Kimse sormamalı bilmemeli nedenini.
O gün çantamda üç- beş şiir bir de kitaplarım...
En altına yüreğimi…
Öldüm mü kaldım mı diye kimse bilmemeli, sormamalı nedenini...
GİTMELİYİM 1999- Haziran
Gitmeliyim buralardan,
Sanki çağıran bir şeyler var.
Gel sen bir el salla yeter,
Gülümseyerek evlada et.
İçimden taşsa da ruhum,
Bir yanardağ olurum.
Saklı tutarım içimde aşkın o sonsuz ateşini…
Ağlasam da hissettirmem,
Gitmeliyim buralardan.
Sanki ’git’ diyen bir şeyler var.
Gel sen son bir defa ölümcül bakışlarını gözlerime sal.
Ölsem de göstermem gözyaşlarımı.
Ama sevmiyorum o uzakları.
Bil ki yığınlar arasında kaybolurum.
Günlük telaşlar arasında,
İstanbul kuru bir nehir olur.
Gitmeliyim buralardan sanki biten bir şeyler var.
Gel sen el salla yeter.
Ama sevmiyorum o uzak şehirleri.
Yalnızlaşan kalabalıklar arsında kaybolurum.
Oralarda sevgisiz yitik bir çocuk olurum.
Çocukların gözyaşlarına dayanamam hiç.
Yüreğime düşer damlaları…
Ağaçları saksılarda saklı kentin çekme katlı balkonlarında,
Kuru bir çiçek olurum…
….
Yalnız Değilsin
Ey Kadın,
Sen yalnız değilsin.
Toprağın ve kanın damarlardaki rengidir yaşam.
Yollarında gül ve karanfiller dizi dizi.
Durma ve dönme sakın yolundan.
Gülümse…
Asırlar boyu bir yürüyüşün içinden gelir sesin.
Gözlerin yağmur,
Gözlerin bir su damlası kadar güzel…
Susma, yık bütün duvarları,
Yağmurlan…
Susuşlarında, gökyüzü susar.
Bulutlar ağlar.
Oysa bütün sardunyalar senin…
Gülümsedikçe ıtır kokan saçlarını rüzgârlara özgürce bırak.
Bulut beyazı eller senin.
Şairlerin ardından koştuğu sen…
Düşen her damlada yer gök yeşillenir.
Sevgi yüklü dalların var.
Sevinçlen...
Bak, gülerlin bin yıllık şarkısı içinden gelir sesin.
Bulutlarla sarınmış varlığınla bir sen olur gökyüzü,
Bir de bereketli toprak.
Hadi gül ve sil gözyaşlarını.
Düşünme, gül hırpalanmakta ve sana ağlamaktadır hasretinden.
Güllere matem tutmak olmaz.
Yeryüzünde kin ve nefretten doğan bütün savaşları,
Dünyadaki bütün yalanları efendileri tarihin çöplüğüne at gitsin.
Düşünme…
Köklerin sevginle ezelden ebede ulaşır.
Vargücüyle topağı kucaklayan karıncalar kadar güçlü.
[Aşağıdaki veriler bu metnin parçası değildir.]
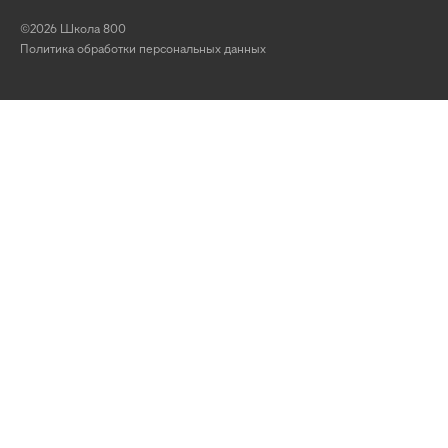
©2026 Школа 800
Политика обработки персональных данных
Ve bir gelincik, kardelen kadar güzel…
Baharlar giyin…
Kendi ellerinden tut, yalnız değilsin.
İnsanların bütün sabahlarını merak etme.
Sevgi ve sabırlarını ölçme sakın!
Düşünme hiç karanlık gecelerini.
Kuşlar, bulutlar ve gökyüzü senin…
Yağmurlan…
Yağmur yüklü zümrüt yeşili dalların var.
Deniz, mavi, ebruli tüm renkler, bulutlar sana adalı.
En mavi, en yeşil yağmurlar sensin için yağmaktadır.
Gül senin, mevsimler sana açar çiçeklerini.
Gülümse…
Güldükçe dudakların uçuveren kelebek…
Güller ve dudaklar senin.
Tüm şairlerin peşinden koştuğu sen…
Yalnız değilsin.
Şiirlen…
…
Gelincikli Düşler
Şiirsi silik düşlerin ardından çocuk sesimle düşünüyorum.
Tahta panjurlardan gün ışığı sızan bir odadayım.
Çocuk gülüşlerimde gelincikler.
Yüreğimde bir tutam bulut, bir tutam gökyüzü…
Ellerime bulanmış gelinciklerin rengi, al al…
Annemin ellerinden aldığım bir dilim tandır ekmeği kokusunu duyumsuyorum.
Vadi yamaçlarında bir tutam dağ havası tüter, buram buram..
Küçücük yuvamızda bütün güzellikler benim.
Bir buğday tarlasında gelincik olmak istiyorum.
Dağ yollarında boy veren zeytin ağaçları…
Ekin tarlaları boyunca çiçekli yollarda koşan o çocuk benim.
Yeryüzünün her karışına sevgi çiçekleri ekiyorum.
O güzelim dağ köyünde bütün sokaklar, patika yollar beni bekler.
Çam, zeytin ağaçlarının gölgesinde bana söylenir çocuk şarkıları.
Sonra birden gelincikli düşlerden uyanıyorum.
Bir dolu kalabalıklar arasında buluyorum kendimi.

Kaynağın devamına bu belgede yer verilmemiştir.